Log-Scale Runtime Curve

This panel shows absolute runtime progression on a logarithmic scale. Unlike the normalized view, the line curve represents raw execution-time behavior in seconds across MAYAN ALFA, MR-only execution, and primesieve reference layers.

1s 10s 100s 1,000s 10,000s10M 100M 1B 10B
MAYAN ALFA curve
MR-only curve
Primesieve reference curve
Graph Gallery

Benchmark Visualizations and Runtime Scaling Evidence.

Graph outputs support the public benchmark board with separated visual interpretation of absolute runtime, throughput behavior, speedup structure, and relative comparison layers across the validated public measurement range.

Log-scale runtime comparison for MAYAN ALFA, MR-only, and primesieve.
Log-scale runtime

Log-Scale Runtime Comparison

Absolute runtime progression across the validated 10M-10B public measurement range, shown on a logarithmic scale to preserve readability across large execution-time differences.

Observed throughput scaling across validated MAYAN ALFA measurement layers.
Throughput scaling

Observed Throughput Behavior

Observed throughput behavior across the validated public measurement range, showing how computational throughput changes as structured dataset limits increase.

Speedup comparison of MAYAN ALFA against MR-only execution.
Speedup view

Speedup Against MR-Only Execution

Relative speedup of MAYAN ALFA versus MR-only execution across the public validated range, presented as a comparison layer rather than as an absolute runtime graph.

Relative runtime comparison between MAYAN ALFA and primesieve.
Reference comparison

Relative Runtime vs. Primesieve

Relative runtime comparison between MAYAN ALFA and primesieve under public benchmark conditions, where primesieve functions as a reference layer rather than a standalone performance claim.

Publication Layer

Structured Research Distribution Through Public Release Channels.

MAYAN ALFA distributes benchmark outputs through layered public publication channels so runtime summaries, datasets, and archive-ready materials remain transparent, reproducible, and structurally preserved.

GitHub

Open Repository Release Layer

Source releases, benchmark manifests, public runtime summaries, and validation documentation are distributed through the GitHub repository layer.

  • Benchmark manifests and structured release packaging.
  • CSV outputs and reproducible runtime summaries.
  • Public validation notes and methodological documentation.
  • Transparent repository continuity across release generations.
Zenodo

DOI-Oriented Archive Publication

Stable benchmark releases are prepared for long-term archival publication through DOI-oriented research packaging and reproducible preservation workflows.
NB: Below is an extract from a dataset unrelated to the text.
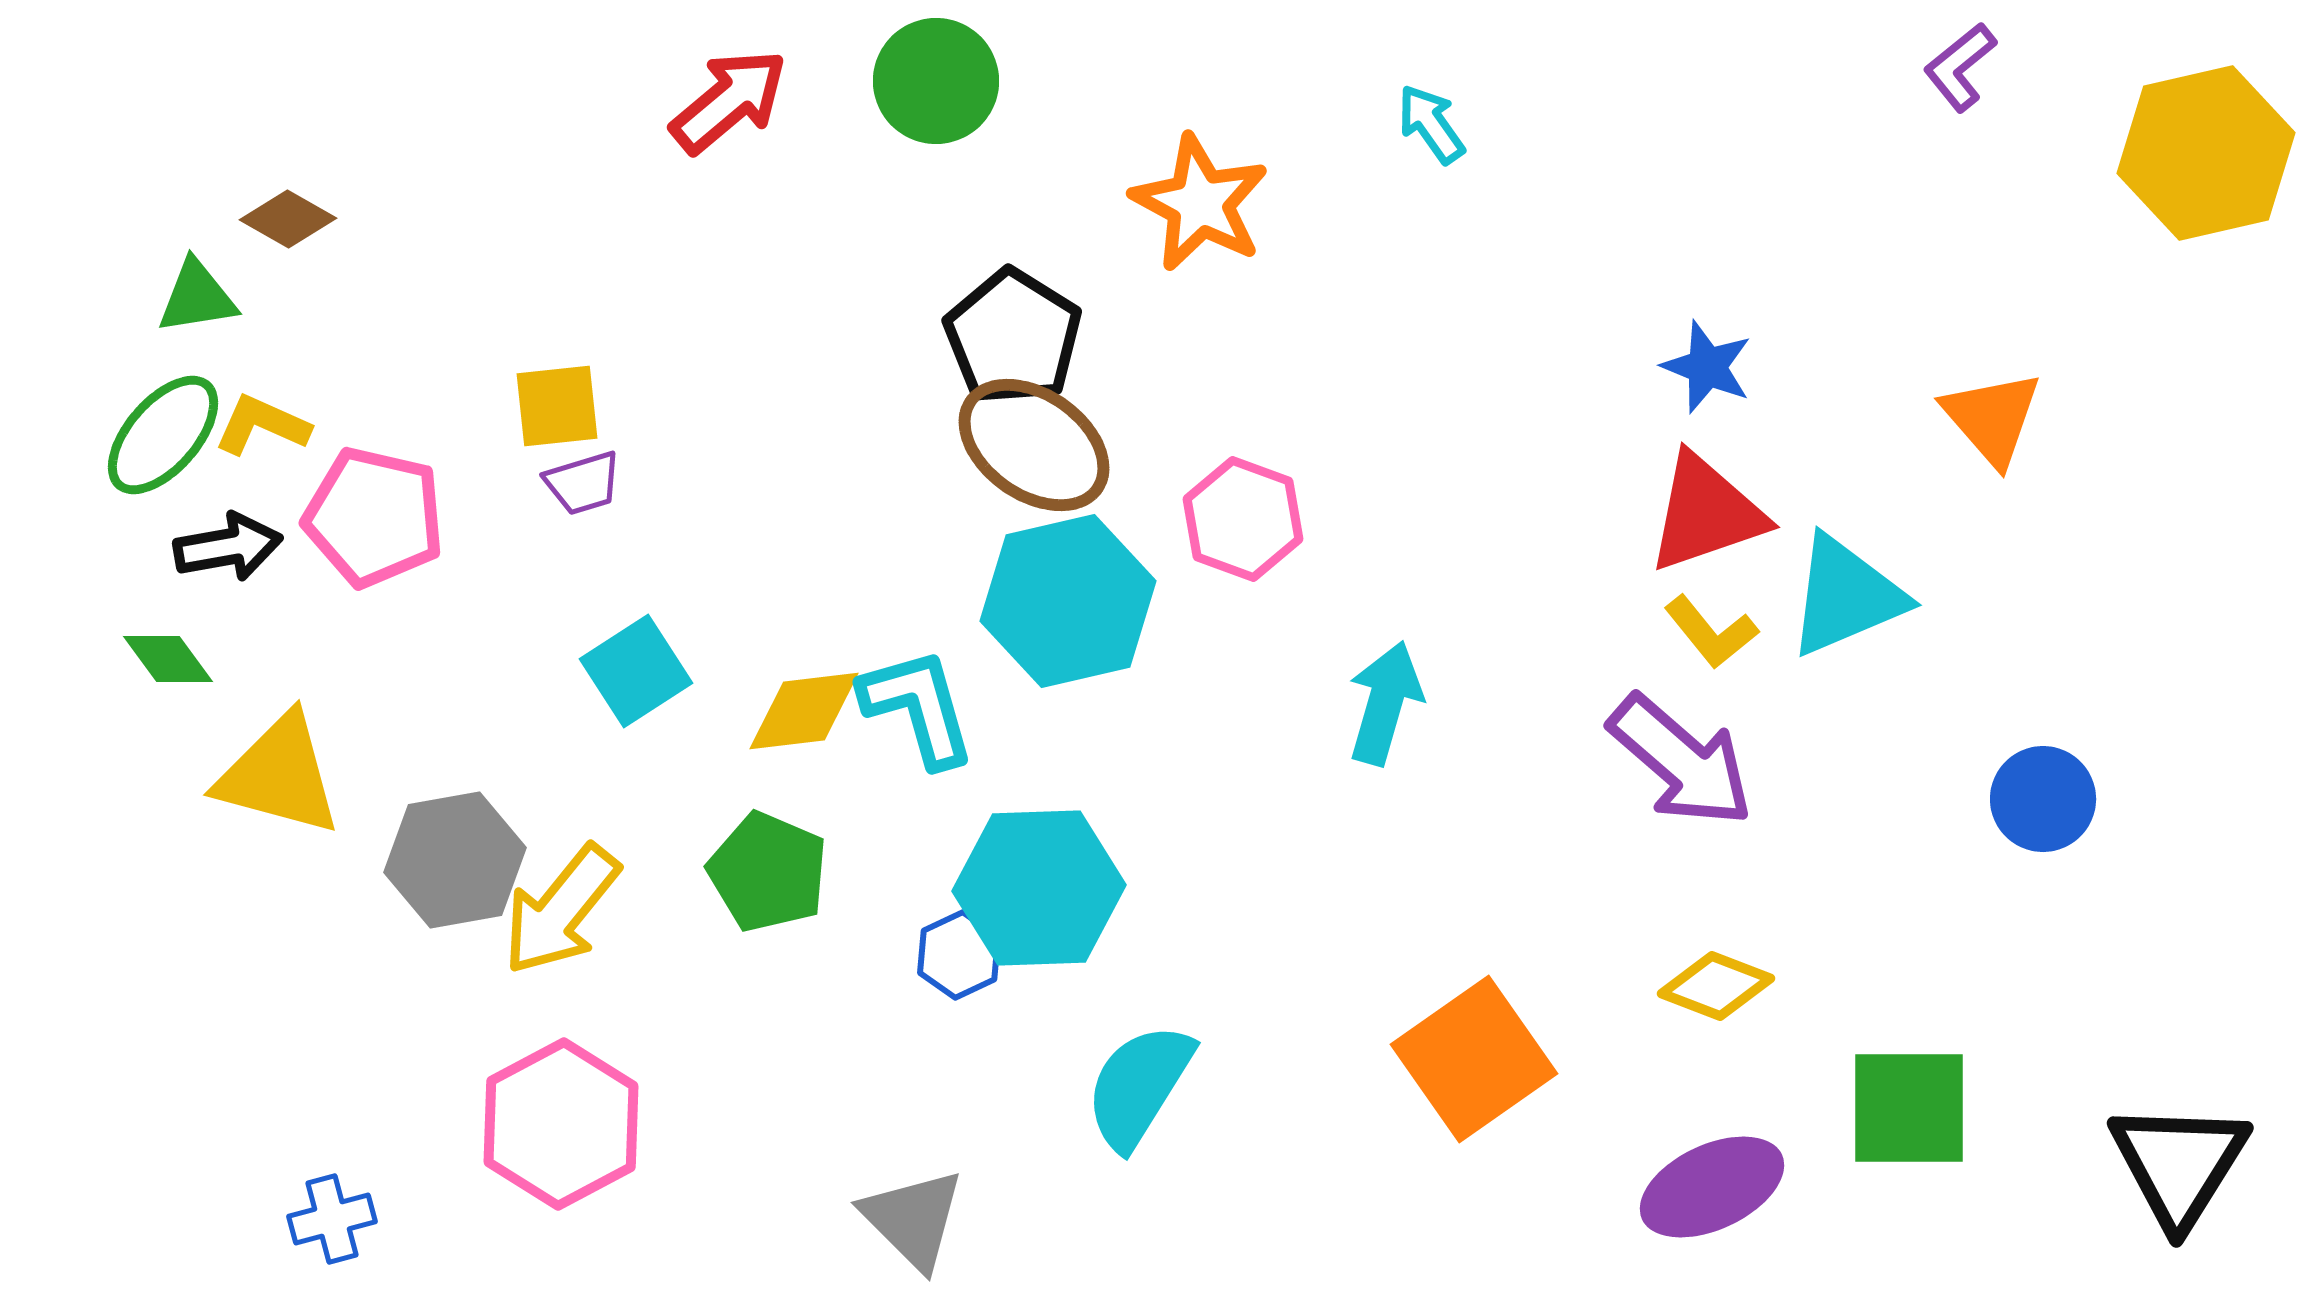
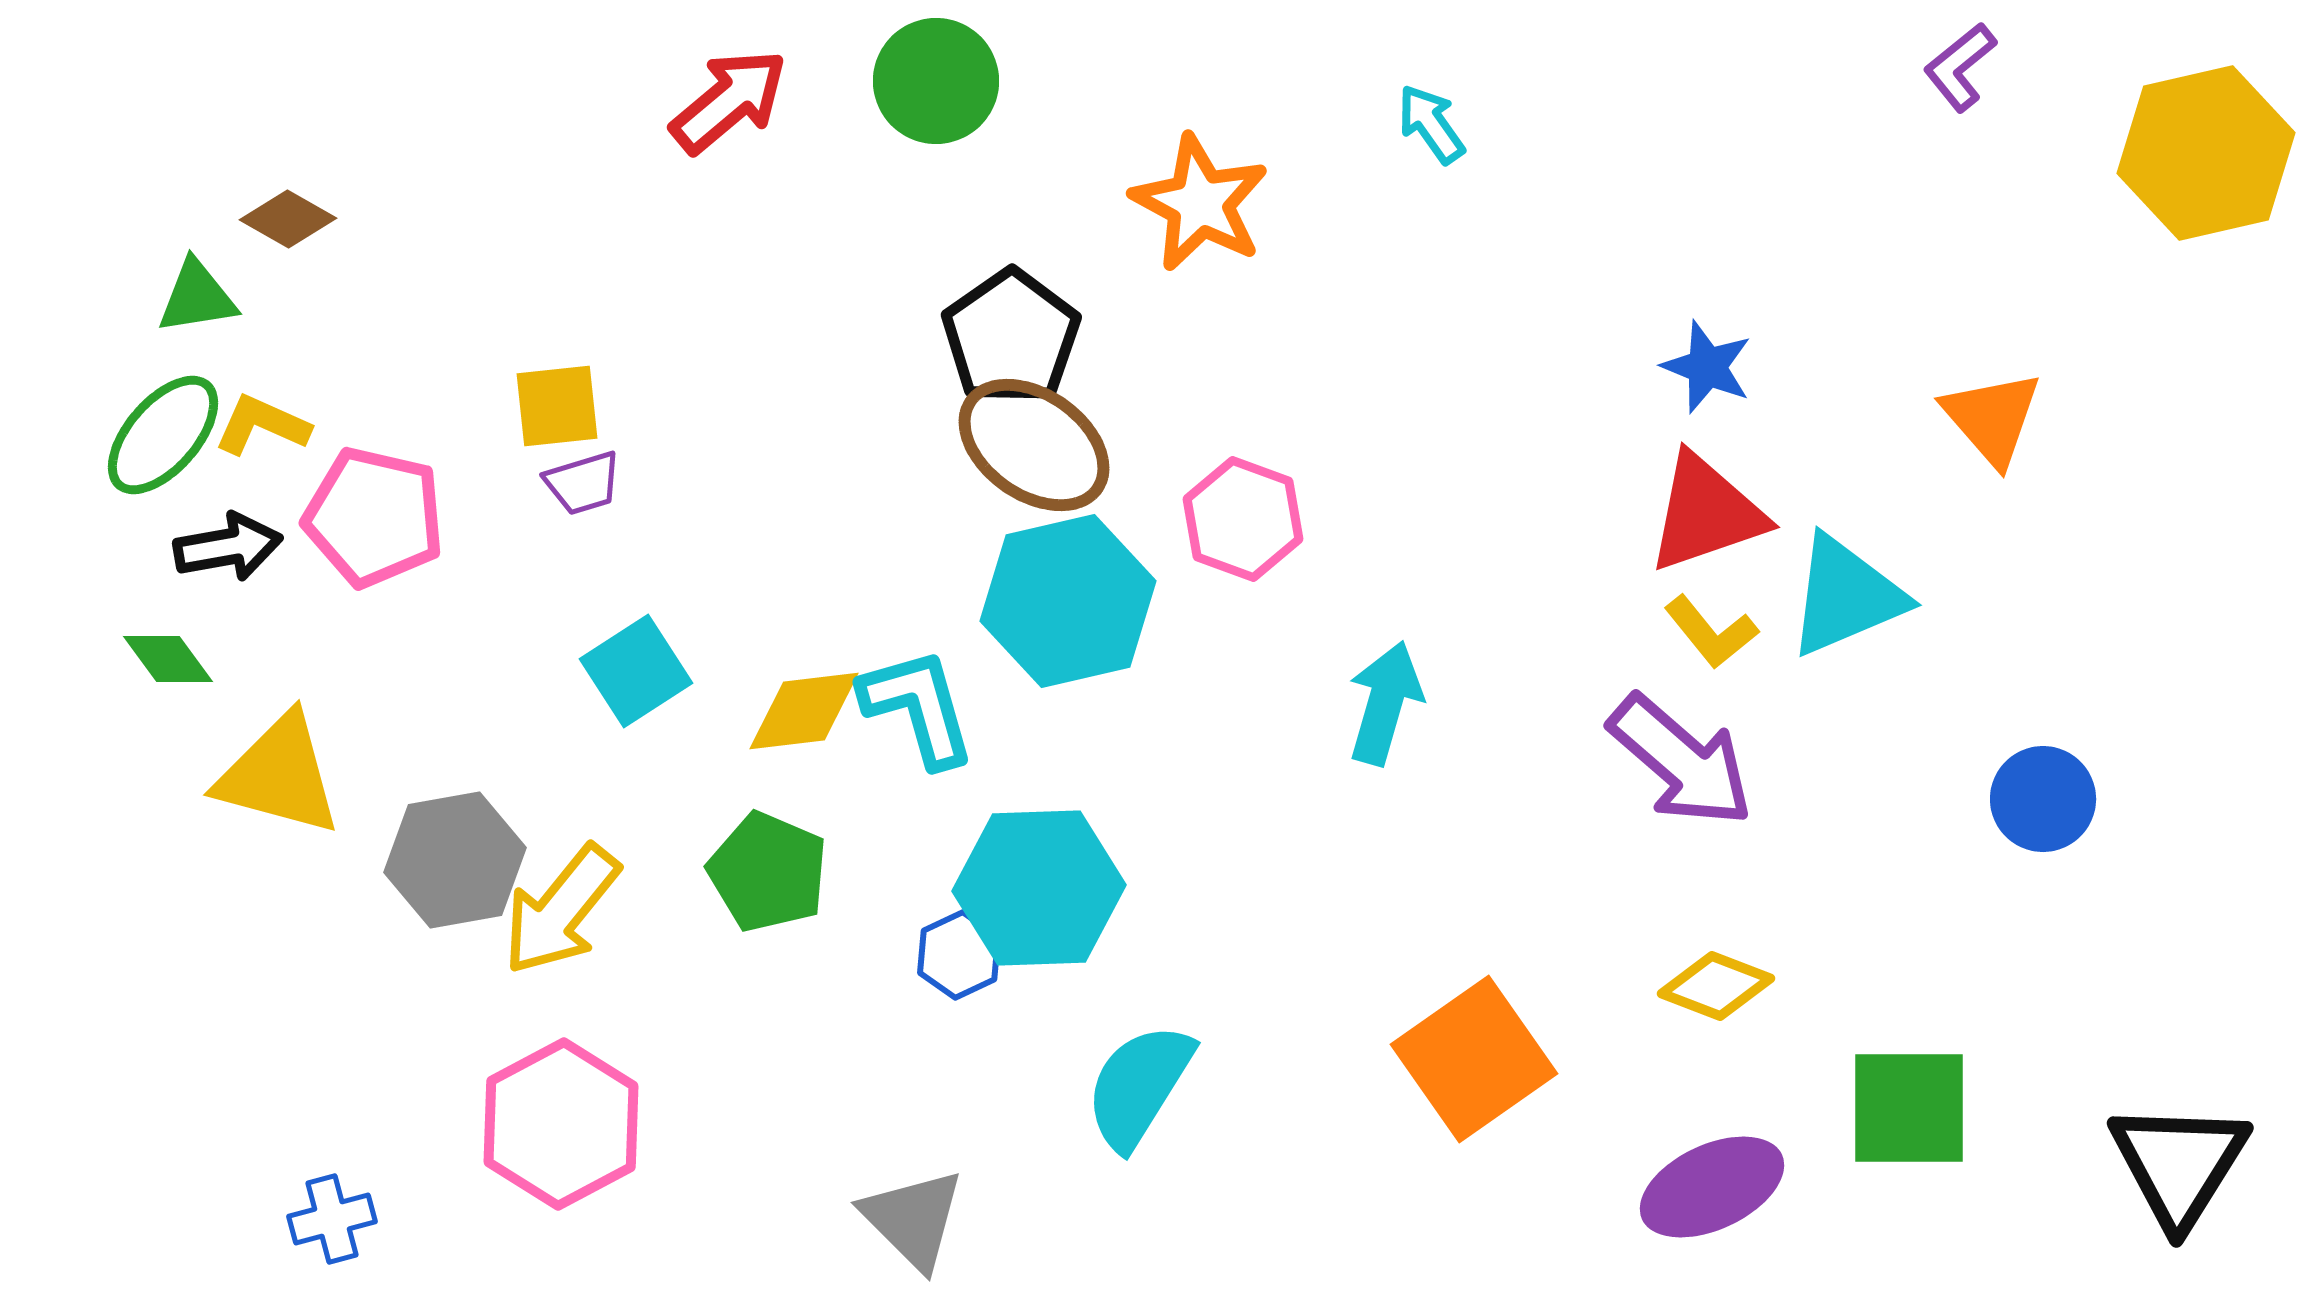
black pentagon at (1013, 337): moved 2 px left; rotated 5 degrees clockwise
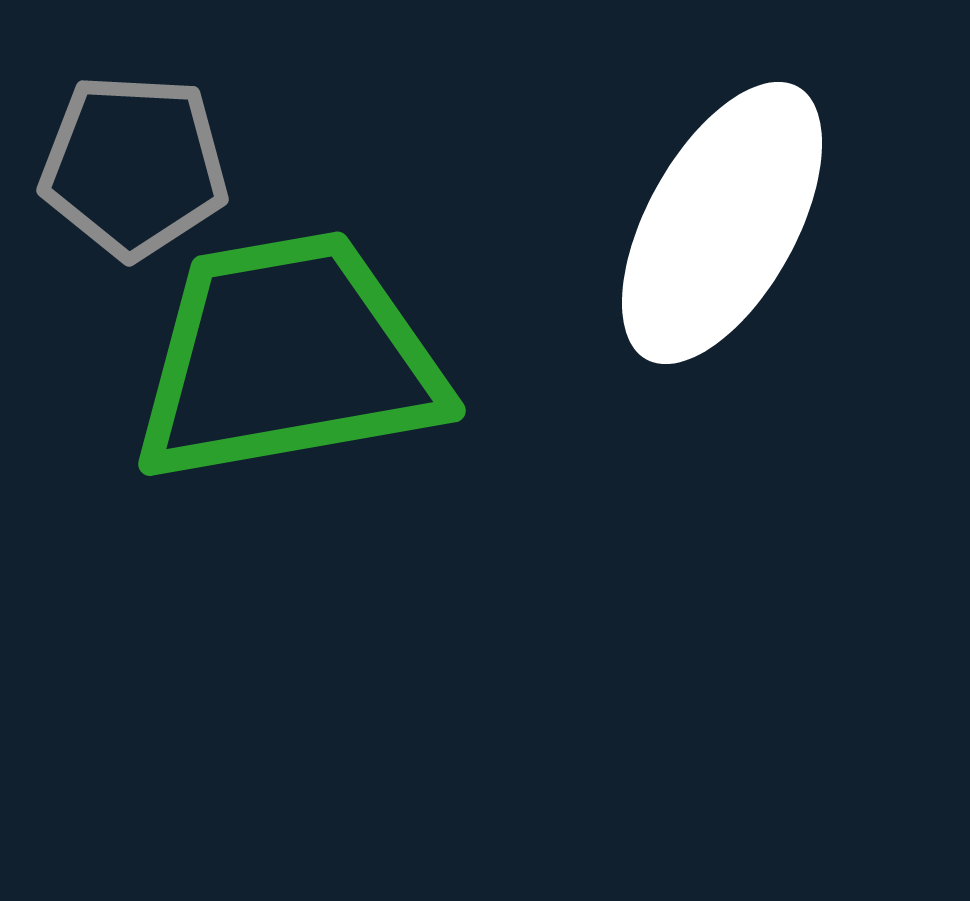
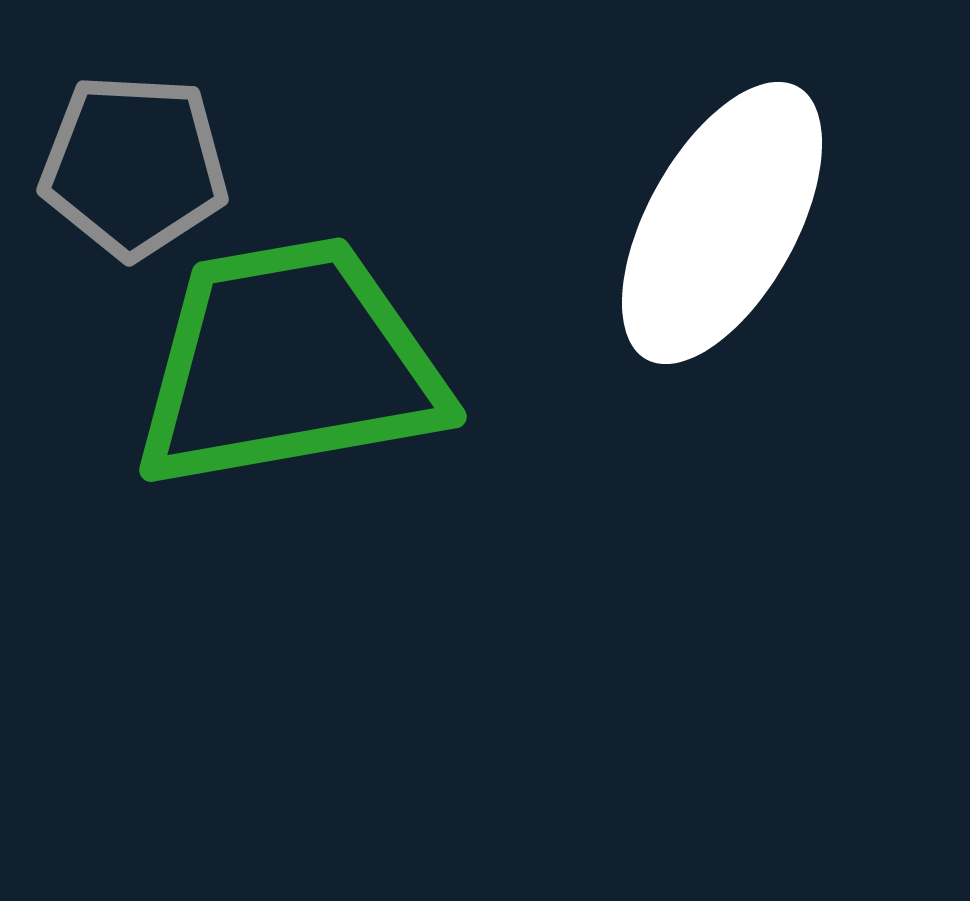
green trapezoid: moved 1 px right, 6 px down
  • Curated release packages for archival preservation.
  • Structured metadata for citation-oriented workflows.
  • Long-term public access to fixed benchmark snapshots.
  • Continuity between public validation layers and formal archives.

Publication Summary

MAYAN ALFA separates runtime observation, validation, archive control, and public distribution into a structured publication workflow. The result is a reproducible benchmark ecosystem designed for transparent review, controlled archive continuity, and long-term research preservation.